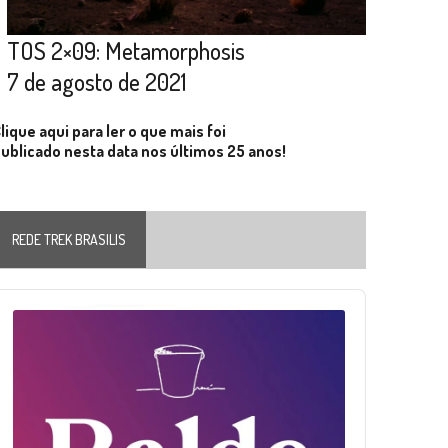
TOS 2×09: Metamorphosis
7 de agosto de 2021
lique aqui para ler o que mais foi
ublicado nesta data nos últimos 25 anos!
REDE TREK BRASILIS
Audio
layer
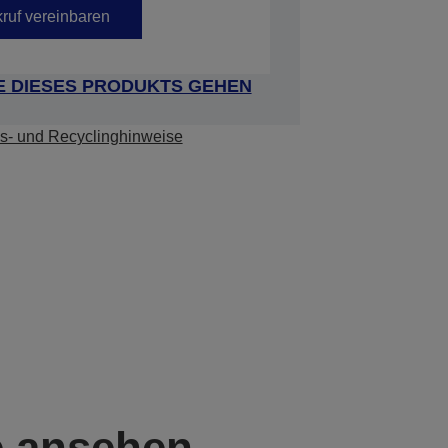
ruf vereinbaren
E DIESES PRODUKTS GEHEN
s- und Recyclinghinweise
e ansehen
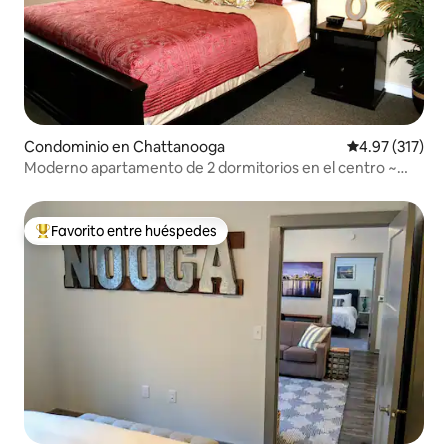
Condominio en Chattanooga
Calificación p
4.97 (317)
Moderno apartamento de 2 dormitorios en el centro ~
Corazón de Southside
Favorito entre huéspedes
De los mejores en Favorito entre huéspedes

Work task >> Go over the listing above and copy out each line that includes "huéspedes".

Exercise answer >>
Favorito entre huéspedes
De los mejores en Favorito entre huéspedes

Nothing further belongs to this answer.